SyntaxError: invalid syntax (1159543925.py, line 1)

#### When should One trust this model — and when should One be cautious?

In [None]:
abs_errors = np.abs(y_test - pred_test_price)

error_df = X_test.copy()
error_df["true_price"] = y_test
error_df["abs_error"] = abs_errors

error_df.sort_values("abs_error", ascending=False).head(10)


+ The largest prediction errors occur predominantly among high-priced and less frequent vehicle types, 
indicating reduced reliability for rare market segments.
+ The model is most reliable for mainstream vehicles with sufficient historical data and less reliable
for rare or high-end vehicles where training data is sparse.

 **Model limitations**

In [None]:

model_counts = df["Model"].value_counts()
rare_models = model_counts[model_counts < 10].index

error_df["is_rare_model"] = error_df["Model"].isin(rare_models)
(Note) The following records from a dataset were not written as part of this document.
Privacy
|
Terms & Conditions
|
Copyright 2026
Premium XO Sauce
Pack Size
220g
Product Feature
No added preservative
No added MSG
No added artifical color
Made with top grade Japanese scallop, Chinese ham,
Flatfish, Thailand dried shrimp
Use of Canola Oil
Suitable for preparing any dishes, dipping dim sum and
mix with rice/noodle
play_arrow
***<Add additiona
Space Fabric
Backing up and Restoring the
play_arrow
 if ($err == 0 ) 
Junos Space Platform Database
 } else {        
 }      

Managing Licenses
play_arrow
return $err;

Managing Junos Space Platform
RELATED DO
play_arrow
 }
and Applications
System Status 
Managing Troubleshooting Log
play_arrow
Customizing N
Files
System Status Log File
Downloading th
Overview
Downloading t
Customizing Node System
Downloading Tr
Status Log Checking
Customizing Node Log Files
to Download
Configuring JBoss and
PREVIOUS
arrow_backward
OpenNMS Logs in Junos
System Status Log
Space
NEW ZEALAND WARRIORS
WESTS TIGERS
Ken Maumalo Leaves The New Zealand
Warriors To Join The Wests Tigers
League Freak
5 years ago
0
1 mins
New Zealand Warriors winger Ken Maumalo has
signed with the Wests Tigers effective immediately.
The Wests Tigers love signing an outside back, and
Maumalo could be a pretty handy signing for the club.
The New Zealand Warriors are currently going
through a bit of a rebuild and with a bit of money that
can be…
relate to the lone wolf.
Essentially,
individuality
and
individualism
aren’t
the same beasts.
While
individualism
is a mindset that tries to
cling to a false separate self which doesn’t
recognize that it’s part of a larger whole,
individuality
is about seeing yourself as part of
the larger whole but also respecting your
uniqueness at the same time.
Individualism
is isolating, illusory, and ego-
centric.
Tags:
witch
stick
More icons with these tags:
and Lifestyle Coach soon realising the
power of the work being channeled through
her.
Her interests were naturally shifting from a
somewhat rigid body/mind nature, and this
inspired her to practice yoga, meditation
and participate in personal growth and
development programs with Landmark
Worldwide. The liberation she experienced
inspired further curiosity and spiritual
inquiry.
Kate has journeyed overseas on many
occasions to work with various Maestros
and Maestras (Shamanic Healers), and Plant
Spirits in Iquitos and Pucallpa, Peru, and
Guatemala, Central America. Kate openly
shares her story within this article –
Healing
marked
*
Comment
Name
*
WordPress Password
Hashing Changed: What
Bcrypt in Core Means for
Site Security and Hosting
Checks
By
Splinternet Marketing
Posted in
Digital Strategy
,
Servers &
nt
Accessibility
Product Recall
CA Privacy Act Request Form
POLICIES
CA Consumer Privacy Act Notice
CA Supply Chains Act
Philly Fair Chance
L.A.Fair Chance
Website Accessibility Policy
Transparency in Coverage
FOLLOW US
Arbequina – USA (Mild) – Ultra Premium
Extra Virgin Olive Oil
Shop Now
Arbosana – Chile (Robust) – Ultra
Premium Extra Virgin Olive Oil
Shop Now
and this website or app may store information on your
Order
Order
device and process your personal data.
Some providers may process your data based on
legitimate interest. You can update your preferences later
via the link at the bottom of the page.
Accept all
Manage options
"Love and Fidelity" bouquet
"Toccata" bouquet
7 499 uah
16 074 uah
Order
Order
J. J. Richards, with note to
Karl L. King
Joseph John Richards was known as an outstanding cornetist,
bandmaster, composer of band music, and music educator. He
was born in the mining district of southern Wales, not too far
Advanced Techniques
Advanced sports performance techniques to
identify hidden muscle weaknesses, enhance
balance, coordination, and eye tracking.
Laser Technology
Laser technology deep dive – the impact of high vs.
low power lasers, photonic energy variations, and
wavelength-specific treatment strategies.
error_df.groupby("is_rare_model")["abs_error"].mean()


+ Vehicles belonging to rarely observed models exhibit higher prediction errors due to limited representation in the training data.
+ Prediction uncertainty increases for rare or high-priced vehicles due to limited historical examples. 
+ These cases should be treated as higher-risk estimates rather than definitive prices.
+ The improvement observed after log-transforming the target indicates that price dynamics are not strictly linear in absolute terms, 
limiting the effectiveness of untransformed linear regression.

### Action Thresholds

In [None]:
# Error bases thresholds
low_error_thresh = abs_errors.quantile(0.50)   # median error
high_error_thresh = abs_errors.quantile(0.80)  # high error


In [None]:
# Price based thresholds
low_price = y_test.quantile(0.33)
high_price = y_test.quantile(0.67)


In [None]:
# Rarity threshold
model_counts = df["Model"].value_counts()
rare_models = model_counts[model_counts < 10].index


In [84]:
results_df["is_rare_model"] = results_df["Model"].isin(rare_models)


In [85]:
# Action Logic
def assign_confidence(row):
    if (
        row["abs_error"] <= low_error_thresh and
        row["true_price"] <= high_price and
        not row["is_rare_model"]
    ):
        return "High confidence"
    
    elif (
        row["abs_error"] <= high_error_thresh
    ):
        return "Medium confidence"
    
    else:
        return "Low confidence"


In [87]:
results_df["confidence_tier"] = results_df.apply(assign_confidence, axis=1)


In [88]:
results_df[["true_price", "pred_price", "abs_error", "is_rare_model", "confidence_tier"]].head()


Unnamed: 0,true_price,pred_price,abs_error,is_rare_model,confidence_tier
1034,14250.0,13482.316112,767.683888,True,Medium confidence
843,6300.0,8289.031773,1989.031773,False,Medium confidence
1621,2550.0,3424.927764,874.927764,True,Medium confidence
2183,6900.0,6844.342391,55.657609,False,High confidence
1174,12200.0,12908.829101,708.829101,False,High confidence


In [89]:
results_df.groupby("confidence_tier")["true_price"].agg(
    count="count",
    mean_price="mean",
    min_price="min",
    max_price="max"
)


Unnamed: 0_level_0,count,mean_price,min_price,max_price
confidence_tier,Unnamed: 1_level_1,Unnamed: 2_level_1,Unnamed: 3_level_1,Unnamed: 4_level_1
High confidence,306,7648.408333,1300.0,17499.0
Low confidence,162,44423.60858,2250.0,125000.0
Medium confidence,343,16783.012157,1200.0,86000.0


In [90]:
confidence_percentages = (
    results_df["confidence_tier"]
    .value_counts(normalize=True)
    .mul(100)
    .round(2)
)

confidence_percentages


confidence_tier
Medium confidence    42.29
High confidence      37.73
Low confidence       19.98
Name: proportion, dtype: float64

In [91]:
final_confidence_summary = results_df.groupby("confidence_tier").agg(
    predictions=("confidence_tier", "count"),
    avg_abs_error=("abs_error", "mean"),
    avg_price=("true_price", "mean")
)

final_confidence_summary


Unnamed: 0_level_0,predictions,avg_abs_error,avg_price
confidence_tier,Unnamed: 1_level_1,Unnamed: 2_level_1,Unnamed: 3_level_1
High confidence,306,617.973401,7648.408333
Low confidence,162,14236.435032,44423.60858
Medium confidence,343,2029.075958,16783.012157


+ The confidence tiers separate predictions by historical error behavior, with high-confidence predictions showing
consistently low error on common vehicles, and low-confidence predictions concentrated among rare or high-priced vehicles.